The film's programmatic depiction of Walt's transition from xenophobe to grudging member of a changing America is hardly subtle, and at times the film lurches into well-intentioned racism itself, particularly in the form of Thao's sister Sue (Ahney Her) - I've spent a lot of time trying to figure out if Sue's didactic, on-the-nose dialogue is the result of poor acting, poor writing, or very canny acting and writing meant to suggest that the young woman is pretending to have a better grasp of her adopted language than is the case; but the fact that I can question this at all doesn't augur in the film's favor. Yet I simply can't get myself very worked up over the gaping flaws in the screenplay, simply because in every other way, Gran Torino feels like a proud throwback to the pulp message pictures of the 1950s; and none of those films were particularly subtle or sensitive. Honestly, Gran Torino feels like Eastwood's most Sam Fuller-y film ever, chiefly in its fetishistic treatment of the Korean War and its ethnographic obsession with an obscure ethnic group. Sure, it's watered-down Fuller, but that's a lot better than no Fuller at all, which is what we get in essentially every other movie that exists these days.

Besides, Eastwood has the directorial chops to justify the comparison, almost. Gran Torino isn't the formal masterpiece that Million Dollar Baby was, but it's impeccably shot and except for a handful of shots that clearly go on for a few frames too long, every single cut seems to serve a purpose. There's an urgency born from necessity when a film is produced quickly: without time to waste on set, every shot has to mean something, else it doesn't justify the set-up time. This is the secret behind some of Fuller's best work of the 1950s, and the fact that Gran Torino had the fastest turnaround time of any Eastwood film this decade shows: it's incredibly lean, the first of the director's films under two hours since 2002's Blood Work.
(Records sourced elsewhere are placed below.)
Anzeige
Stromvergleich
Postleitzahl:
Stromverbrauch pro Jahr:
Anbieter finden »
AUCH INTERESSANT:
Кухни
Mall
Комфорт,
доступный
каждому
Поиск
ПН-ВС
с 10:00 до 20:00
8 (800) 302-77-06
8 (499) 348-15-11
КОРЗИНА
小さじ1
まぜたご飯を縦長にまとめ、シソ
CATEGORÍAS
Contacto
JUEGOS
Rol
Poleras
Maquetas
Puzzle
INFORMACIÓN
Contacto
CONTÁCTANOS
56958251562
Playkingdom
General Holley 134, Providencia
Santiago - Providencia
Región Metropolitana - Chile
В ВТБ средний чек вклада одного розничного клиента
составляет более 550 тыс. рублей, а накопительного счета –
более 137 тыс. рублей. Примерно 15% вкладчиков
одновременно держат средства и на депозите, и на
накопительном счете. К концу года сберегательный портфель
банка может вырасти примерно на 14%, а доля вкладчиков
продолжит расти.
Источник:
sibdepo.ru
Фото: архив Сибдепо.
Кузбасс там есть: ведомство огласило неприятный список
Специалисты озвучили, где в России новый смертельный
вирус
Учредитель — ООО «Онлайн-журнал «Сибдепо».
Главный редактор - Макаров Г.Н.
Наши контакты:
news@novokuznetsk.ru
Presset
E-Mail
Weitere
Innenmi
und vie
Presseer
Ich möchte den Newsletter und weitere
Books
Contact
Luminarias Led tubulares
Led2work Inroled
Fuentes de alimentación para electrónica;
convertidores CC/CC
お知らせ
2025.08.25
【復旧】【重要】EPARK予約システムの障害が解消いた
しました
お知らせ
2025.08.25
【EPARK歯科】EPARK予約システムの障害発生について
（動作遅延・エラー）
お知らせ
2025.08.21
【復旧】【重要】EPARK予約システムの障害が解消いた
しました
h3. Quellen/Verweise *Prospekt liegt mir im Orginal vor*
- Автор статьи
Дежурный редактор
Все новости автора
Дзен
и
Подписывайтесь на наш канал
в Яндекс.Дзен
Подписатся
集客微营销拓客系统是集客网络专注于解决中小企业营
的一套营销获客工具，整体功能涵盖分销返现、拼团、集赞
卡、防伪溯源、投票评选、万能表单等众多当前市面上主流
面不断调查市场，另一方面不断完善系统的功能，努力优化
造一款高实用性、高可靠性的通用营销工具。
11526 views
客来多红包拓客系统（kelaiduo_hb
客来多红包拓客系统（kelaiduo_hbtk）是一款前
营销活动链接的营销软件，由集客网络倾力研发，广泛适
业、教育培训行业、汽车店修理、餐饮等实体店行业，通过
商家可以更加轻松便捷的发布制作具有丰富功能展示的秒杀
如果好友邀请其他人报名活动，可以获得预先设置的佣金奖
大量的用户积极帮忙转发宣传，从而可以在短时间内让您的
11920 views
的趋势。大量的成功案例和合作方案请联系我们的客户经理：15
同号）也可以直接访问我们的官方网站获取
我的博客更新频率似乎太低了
Before I say goodbye to the film, I would be a fool to ignore the elephant in the room: Eastwood himself plays Walt, and he claims that with this film, he retires from acting. It's not hard to believe him: the film is plainly a goodbye to the Dirty Harry persona that, along with the Man With No Name (who was disposed of in Unforgiven), underlies every other Eastwood character. The performance itself doesn't necessarily rate among the actor's best: Million Dollar Baby had a much better portrait of the artist as an old man, and several of his '90s films showcased a more interesting idea of a man tormented by the violence he has done and must continue to do. But it's a fine farewell, much better than e.g. Woody Allen in Scoop. That Eastwood is a great performer I'm taking as written; of course, like his fellow Western icon John Wayne, there continue to be an (ever-dwindling) number of people who mistake his limited range for a lack of talent, but I'll just let those people find enlightenment themselves.
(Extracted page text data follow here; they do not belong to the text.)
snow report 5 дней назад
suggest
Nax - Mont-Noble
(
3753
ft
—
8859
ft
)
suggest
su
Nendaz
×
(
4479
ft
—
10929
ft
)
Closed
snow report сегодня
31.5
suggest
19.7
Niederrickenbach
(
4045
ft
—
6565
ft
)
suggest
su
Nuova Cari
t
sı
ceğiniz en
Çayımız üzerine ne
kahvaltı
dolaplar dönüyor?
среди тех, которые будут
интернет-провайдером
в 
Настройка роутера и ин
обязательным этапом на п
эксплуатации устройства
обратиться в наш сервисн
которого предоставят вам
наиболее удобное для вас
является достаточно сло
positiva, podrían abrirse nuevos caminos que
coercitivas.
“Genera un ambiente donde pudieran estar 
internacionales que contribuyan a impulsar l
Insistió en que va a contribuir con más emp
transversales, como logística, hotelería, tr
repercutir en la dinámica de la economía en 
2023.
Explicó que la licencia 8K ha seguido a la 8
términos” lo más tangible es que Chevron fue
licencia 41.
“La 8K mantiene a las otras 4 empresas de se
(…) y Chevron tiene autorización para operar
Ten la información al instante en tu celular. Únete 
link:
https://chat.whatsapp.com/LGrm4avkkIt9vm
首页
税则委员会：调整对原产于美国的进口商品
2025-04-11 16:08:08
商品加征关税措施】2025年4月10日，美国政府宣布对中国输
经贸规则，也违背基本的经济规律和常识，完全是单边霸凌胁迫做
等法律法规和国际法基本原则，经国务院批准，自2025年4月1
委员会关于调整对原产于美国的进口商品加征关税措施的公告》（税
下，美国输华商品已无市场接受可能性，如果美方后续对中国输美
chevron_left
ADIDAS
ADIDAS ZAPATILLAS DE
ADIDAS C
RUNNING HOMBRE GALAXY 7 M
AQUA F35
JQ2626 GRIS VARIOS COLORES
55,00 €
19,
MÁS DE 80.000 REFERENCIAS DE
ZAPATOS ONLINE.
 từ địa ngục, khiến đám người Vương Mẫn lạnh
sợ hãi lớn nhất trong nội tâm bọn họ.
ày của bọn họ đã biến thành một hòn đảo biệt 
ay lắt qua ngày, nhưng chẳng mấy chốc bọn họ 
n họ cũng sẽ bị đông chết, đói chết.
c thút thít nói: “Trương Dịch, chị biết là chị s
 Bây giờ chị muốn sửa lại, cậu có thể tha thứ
Look, not everyone is going to like Gran Torino. It's undeniably hokey. But all pulp fiction is ultimately a little hokey, and that's usually why the makers of such movies compensate by bringing their A-game behind the camera. I can't make anybody love Eastwood's aesthetic, but for those who do, this is a giant step up from Changeling, and different enough from his great films in the middle of the decade to demonstrate conclusively that old age hasn't led the director into a comfort zone: he continues to find new and sometimes weird ways to challenge himself creatively. Gran Torino may be lopsided, hammy and overdetermined, but those are exactly the reasons I'm compelled to call it a great movie.